Are AP and Honors classes the same thing?
No. AP classes are college-level courses that follow curriculum approved by the College Board and culminate in an AP exam, with a fee set by the College Board. Earning a score of 3, 4, or 5 (out of 5) may be eligible to receive college credit from the colleges they eventually choose to attend, based on that individual college’s expectations and policy. Honors classes is a mid-way point between Regents-level rigor and AP-level rigor. Students in Honors classes also prepare for any associated Regents exams, but the expectation is for greater commitment to the content as evidenced through more independent work outside of class time, more writing and problem solving at a higher level, and more rigorous reading throughout the course, which requires a higher level of critical-thinking. While our Regents-level courses also highly value critical thinking and rigorous learning, Honors coursework requires more commitment of the students themselves.
How do I know if my child is better suited for AP or Honors?
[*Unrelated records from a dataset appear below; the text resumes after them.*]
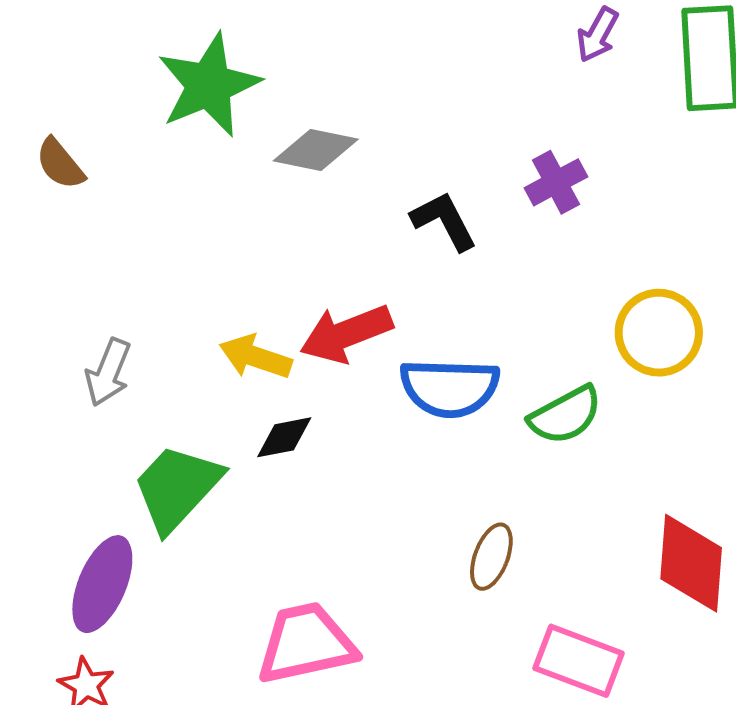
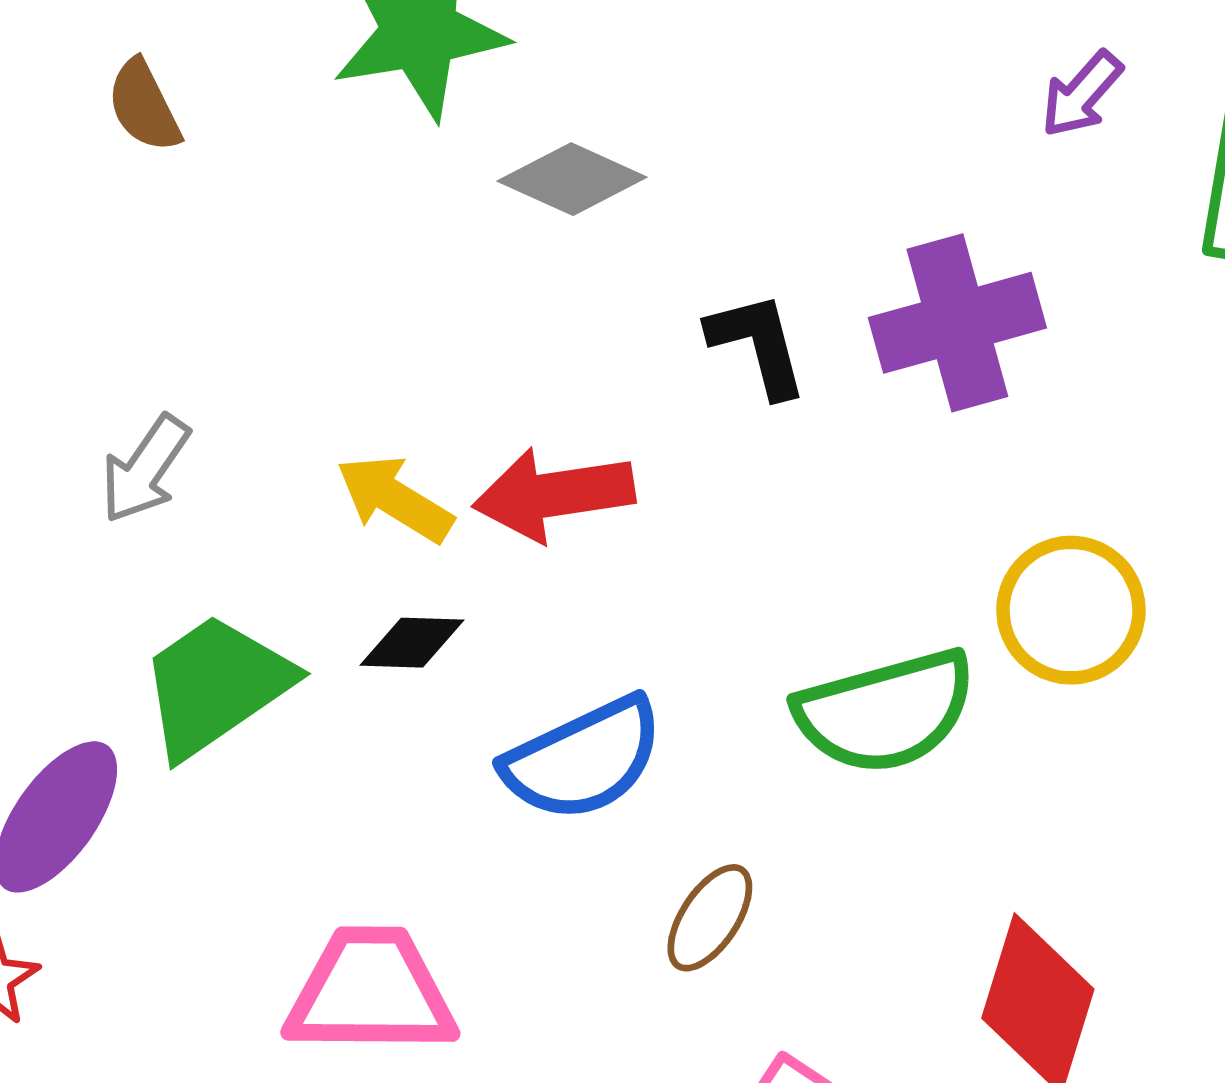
purple cross: (556, 182) -> (957, 323), size x1.6
blue semicircle: (450, 388) -> (583, 759), moved, turned -40
green semicircle: (565, 415) -> (885, 712), size x1.4

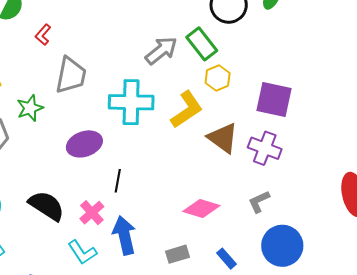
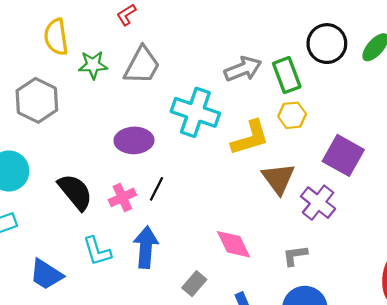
green star: (30, 108) -> (93, 65), moved
pink diamond: (201, 209) -> (234, 244), turned 30
pink cross: (92, 213) -> (122, 197), moved
gray rectangle: (177, 254) -> (194, 284), turned -50

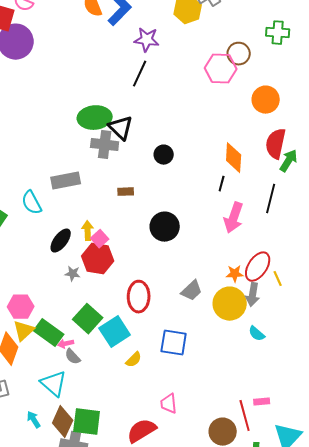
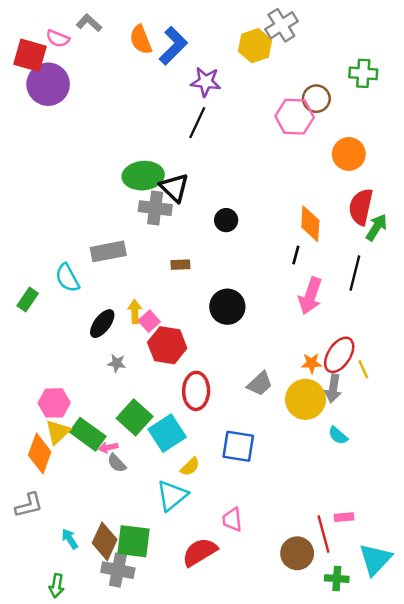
red hexagon: (98, 259) -> (167, 345), moved
cyan triangle: (54, 384) -> (172, 496), moved, turned 40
The transition to a new school can be challenging, especially with the added freedoms of high school, the options of ways to get involved academically and socially, and the recognition that all earned grades go on a transcript that colleges one day will see. Recognizing all of these factors and the other tricky aspects of being an adolescent, we encourage students and their families to think holistically when considering whether or not an honors class (or several honors classes) is in their best interest as freshmen.
Students do not need to take Honors classes in grade 9 in order to access honors and AP classes in grades 10, 11, and 12.
To help alleviate the anxiety of students entering the high school, we encourage top academic performers with well-developed study habits and well-managed anxiety levels to take Honors classes. For students who frequently feel “stressed” or “overwhelmed” about their grades, a more healthy option may be to excel in Regents level curriculum for their freshmen year and explore Honors classes in grade 10.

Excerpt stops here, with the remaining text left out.